Stored data entries:
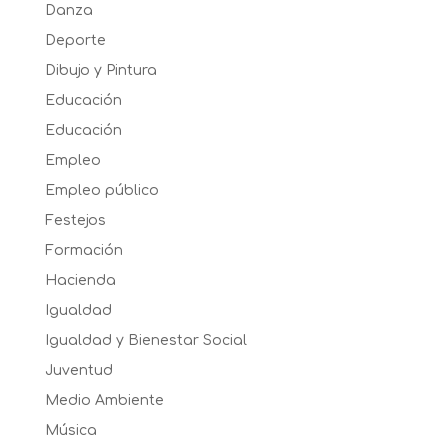
Danza
Deporte
Dibujo y Pintura
Educación
Educación
Empleo
Empleo público
Festejos
Formación
Hacienda
Igualdad
Igualdad y Bienestar Social
Juventud
Medio Ambiente
Música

### Aim of the exercise
Which lines in the records above hold the string "Igualdad"? Copy each of them.

### Task answer
Igualdad
Igualdad y Bienestar Social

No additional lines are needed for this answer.